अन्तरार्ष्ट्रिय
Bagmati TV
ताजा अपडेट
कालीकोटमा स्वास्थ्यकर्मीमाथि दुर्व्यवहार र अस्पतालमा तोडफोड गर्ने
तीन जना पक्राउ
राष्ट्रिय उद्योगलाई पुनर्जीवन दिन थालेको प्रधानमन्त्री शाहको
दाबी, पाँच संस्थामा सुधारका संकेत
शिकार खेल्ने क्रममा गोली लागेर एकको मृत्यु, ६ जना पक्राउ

* * * * *

* **Problem to work on**
Please retype each entry above exactly as it is written.

* **Finished exercise**
अन्तरार्ष्ट्रिय
Bagmati TV
ताजा अपडेट
कालीकोटमा स्वास्थ्यकर्मीमाथि दुर्व्यवहार र अस्पतालमा तोडफोड गर्ने
तीन जना पक्राउ
राष्ट्रिय उद्योगलाई पुनर्जीवन दिन थालेको प्रधानमन्त्री शाहको
दाबी, पाँच संस्थामा सुधारका संकेत
शिकार खेल्ने क्रममा गोली लागेर एकको मृत्यु, ६ जना पक्राउ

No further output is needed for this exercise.